Health authorities have previously warned of the threat posed by both the peak flu season and the Covid-19 pandemic in the winter, as the city gradually relaxed social-distancing restrictions.

Hong Kong on Wednesday logged 8,810 Covid-19 infections, 657 of which were imported and 16 additional deaths, bringing the city’s total tally to 2,118,245 cases and 10,747 fatalities.

The Hospital Authority has allocated about HK$790 million (US$10.12 million) to deal with the potential increase in demand for services. More temporary beds will be set up according to needs at public hospitals, in addition to about 400 new permanent beds.

Quotas at the government’s general outpatient clinics will be increased by a total of 18,000, with 3,500 being allocated for long holiday periods. Healthcare staff will take on extra shifts, while more part-time employees will be hired to ease a manpower crunch.

Health authorities said they would put more effort in preventing unnecessary hospital admissions by ramping up laboratory testing services, ward rounds, support for hospital discharge and transfer, and geriatric support at accident and emergency services.
Patients waiting at the United Christian Hospital in Kwun Tong.


Dr Maria Leung Kwan-wa, chief of service at the department of family medicine at the New Territories East Cluster, said the proportion of flu infections was still lower than pre-pandemic levels, reaching nearly 1 per cent in the past week, up slightly from more than 0 per cent.

“Since February 2020, flu cases have been on the low side and we didn’t have any winter surges in the past two years.
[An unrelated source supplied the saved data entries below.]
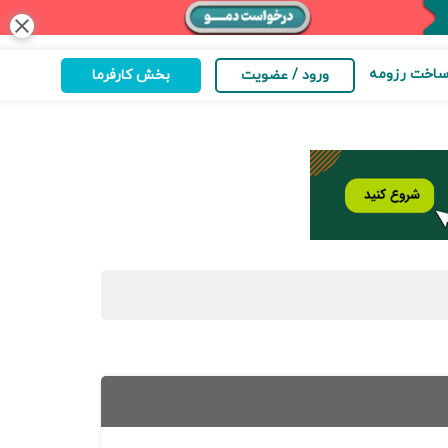
close
اخت رزومه
ورود / عضویت
بخش کارفرما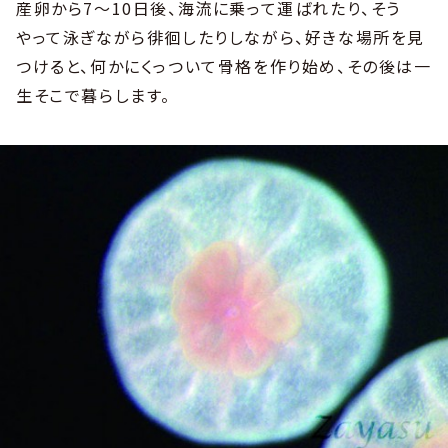
産卵から7～10日後、海流に乗って運ばれたり、そう
やって泳ぎながら徘徊したりしながら、好きな場所を見
つけると、何かにくっついて骨格を作り始め、その後は一
生そこで暮らします。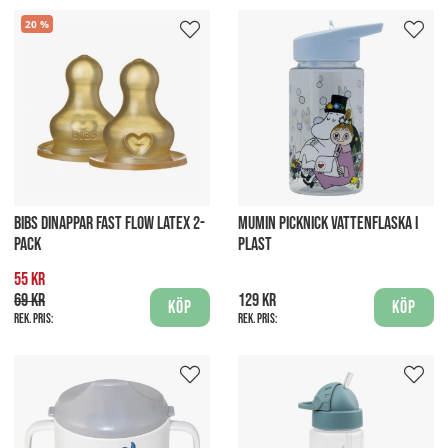
20
BIBS DINAPPAR FAST FLOW LATEX 2-
MUMIN PICKNICK VATTENFLASKA I
PACK
PLAST
55 kr
69 kr
129 kr
Köp
Köp
Rek. pris:
Rek. pris: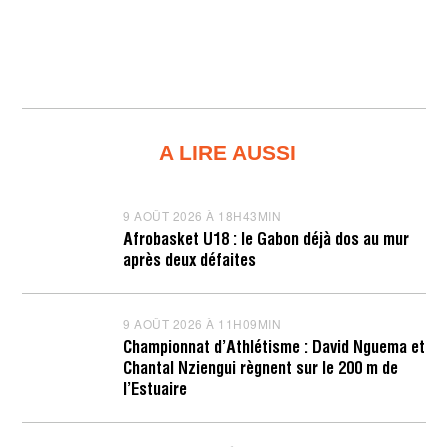
A LIRE AUSSI
9 AOÛT 2026 À 18H43MIN
9
A
Afrobasket U18 : le Gabon déjà dos au mur
O
après deux défaites
Û
T
2
0
9 AOÛT 2026 À 11H09MIN
9
2
A
6
Championnat d’Athlétisme : David Nguema et
O
À
Chantal Nziengui règnent sur le 200 m de
Û
1
T
l’Estuaire
8
2
H
0
4
2
3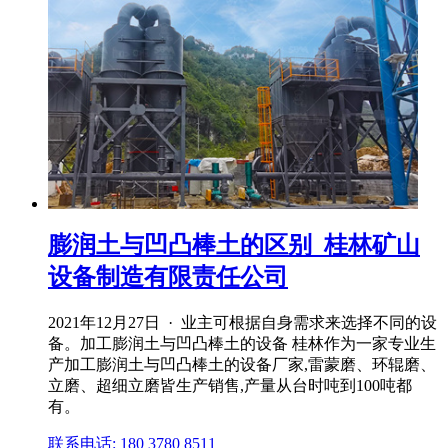
膨润土与凹凸棒土的区别_桂林矿山
设备制造有限责任公司
2021年12月27日 · 业主可根据自身需求来选择不同的设
备。加工膨润土与凹凸棒土的设备 桂林作为一家专业生
产加工膨润土与凹凸棒土的设备厂家,雷蒙磨、环辊磨、
立磨、超细立磨皆生产销售,产量从台时吨到100吨都
有。
联系电话: 180 3780 8511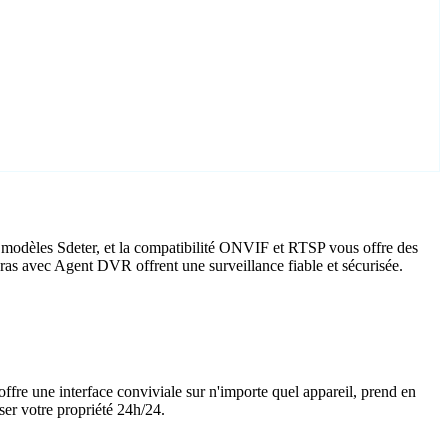
 modèles Sdeter, et la compatibilité ONVIF et RTSP vous offre des
méras avec Agent DVR offrent une surveillance fiable et sécurisée.
offre une interface conviviale sur n'importe quel appareil, prend en
ser votre propriété 24h/24.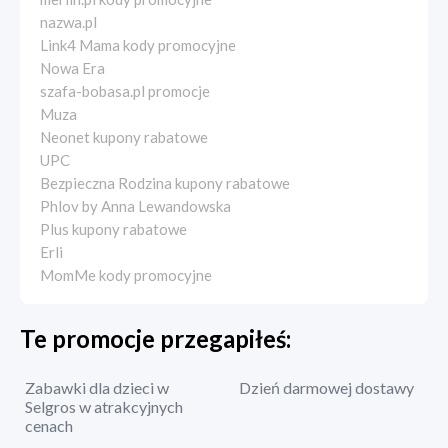
nazwa.pl
Link4 Mama kody promocyjne
Nowa Era
szafa-bobasa.pl promocje
Muza
Neonet kupony rabatowe
UPC
Bezpieczna Rodzina kupony rabatowe
Phlov by Anna Lewandowska
Plus kupony rabatowe
Erli
MomMe kody promocyjne
Te promocje przegapiłeś:
Zabawki dla dzieci w
Dzień darmowej dostawy
Selgros w atrakcyjnych
cenach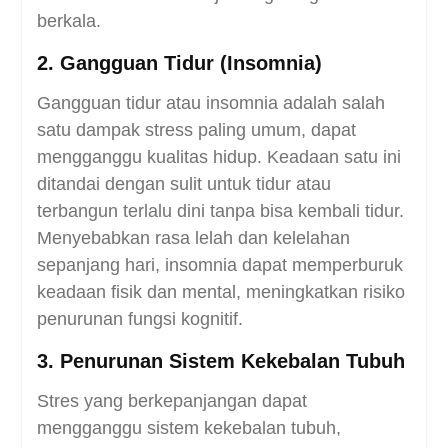
berkala.
2. Gangguan Tidur (Insomnia)
Gangguan tidur atau insomnia adalah salah
satu dampak stress paling umum, dapat
mengganggu kualitas hidup. Keadaan satu ini
ditandai dengan sulit untuk tidur atau
terbangun terlalu dini tanpa bisa kembali tidur.
Menyebabkan rasa lelah dan kelelahan
sepanjang hari, insomnia dapat memperburuk
keadaan fisik dan mental, meningkatkan risiko
penurunan fungsi kognitif.
3. Penurunan Sistem Kekebalan Tubuh
Stres yang berkepanjangan dapat
mengganggu sistem kekebalan tubuh,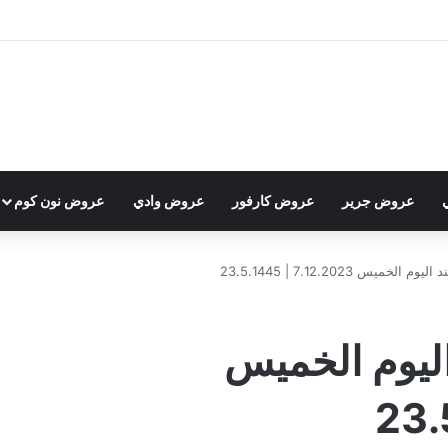
عروض جرير
عروض كارفور
عروض وادي
عروض نون كوم
خميس 7.12.2023 | 23.5.1445
اليوم الخميس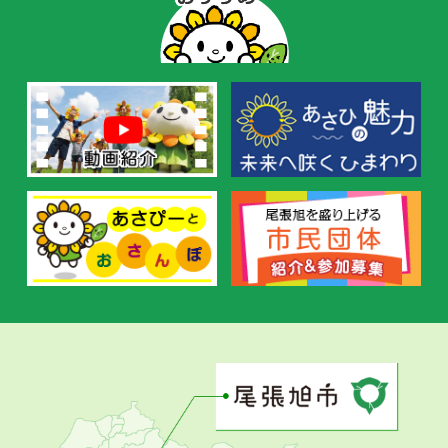
ー
の
お
す
す
め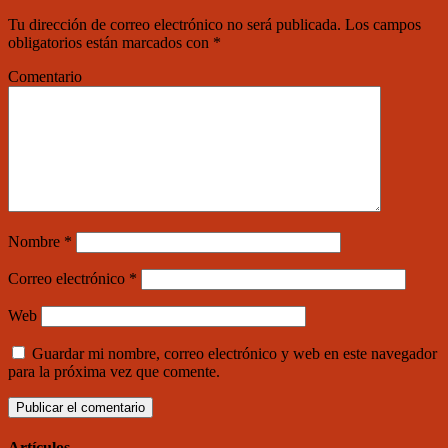
Tu dirección de correo electrónico no será publicada.
Los campos
obligatorios están marcados con
*
Comentario
Nombre
*
Correo electrónico
*
Web
Guardar mi nombre, correo electrónico y web en este navegador
para la próxima vez que comente.
Artículos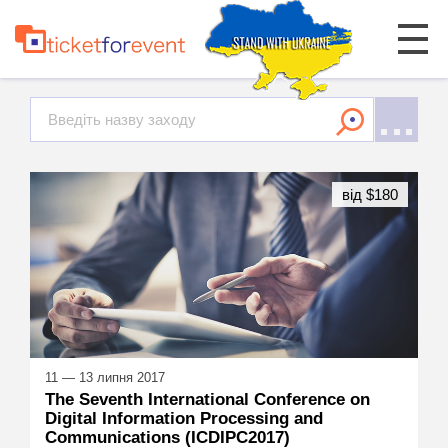
від $180
11 — 13 липня 2017
The Seventh International Conference on
Digital Information Processing and
Communications (ICDIPC2017)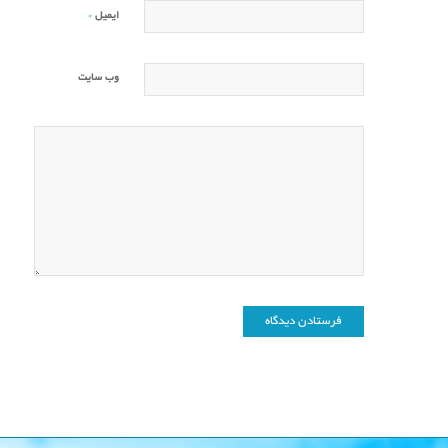
*
ایمیل
وب‌ سایت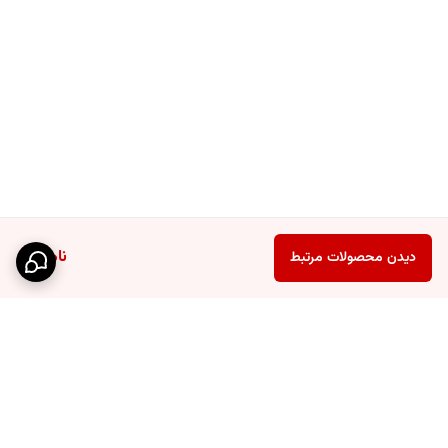
ناموجود
دیدن محصولات مرتبط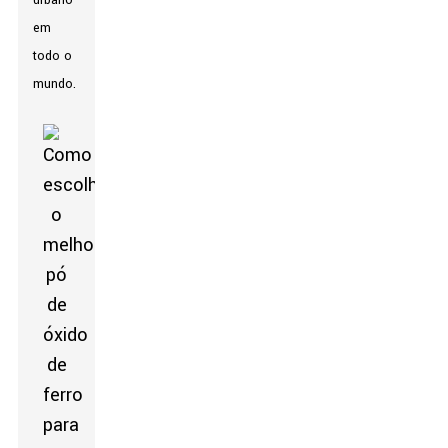
urbano
em
todo o
mundo.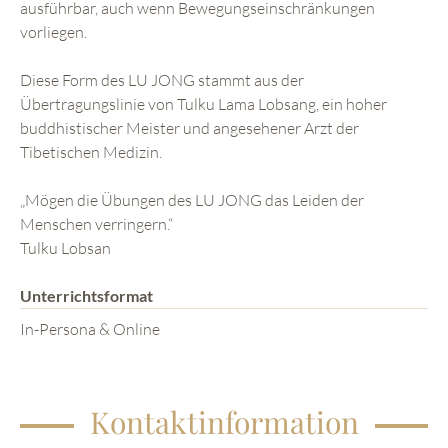
ausführbar, auch wenn Bewegungseinschränkungen
vorliegen.
Diese Form des LU JONG stammt aus der
Übertragungslinie von Tulku Lama Lobsang, ein hoher
buddhistischer Meister und angesehener Arzt der
Tibetischen Medizin.
„Mögen die Übungen des LU JONG das Leiden der
Menschen verringern.“
Tulku Lobsan
Unterrichtsformat
In-Persona & Online
Kontaktinformation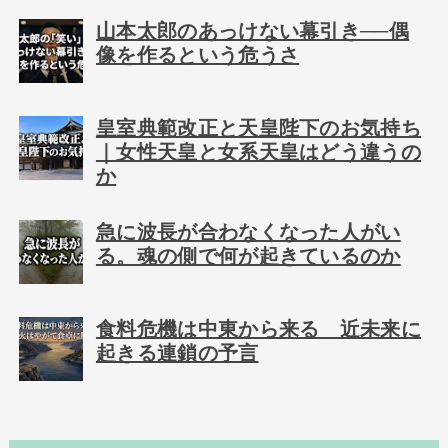
山本太郎のあっけない幕引き──偶
像を作るという危うさ
皇室典範改正と天皇陛下のお気持ち
｜女性天皇と女系天皇はどう違うの
か
急に波長が合わなくなった人がい
る。魂の側で何が起きているのか
食料危機は中東から来る 近未来に
起きる連鎖の予言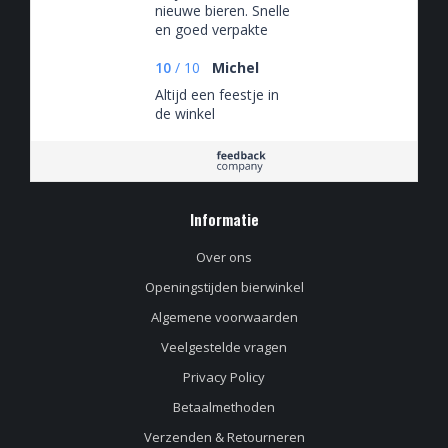
nieuwe bieren. Snelle
en goed verpakte
levering.
10
/
10
Michel
Altijd een feestje in
de winkel
Informatie
Over ons
Openingstijden bierwinkel
Algemene voorwaarden
Veelgestelde vragen
Privacy Policy
Betaalmethoden
Verzenden & Retourneren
But people have started to travel around to other countries,” she said.

Pointing to outbreaks in countries such as the United States, Canada and Australia, Leung said flu infections might continue to rise in Hong Kong but stopped short of predicting the scale of a potential outbreak.

Wong of the Hospital Authority said non-emergency services at public hospitals had not been adjusted, but he did not rule out the possibility of suspending such services if the Covid-19 situation worsened in the city.

“We understand that as anti-epidemic control normalises, we expect some patients among the few thousands of infections per day will require hospitalisation,” he said.

“We hope we can utilise our beds as effectively as possible so we do not have to adjust our non-emergency services.”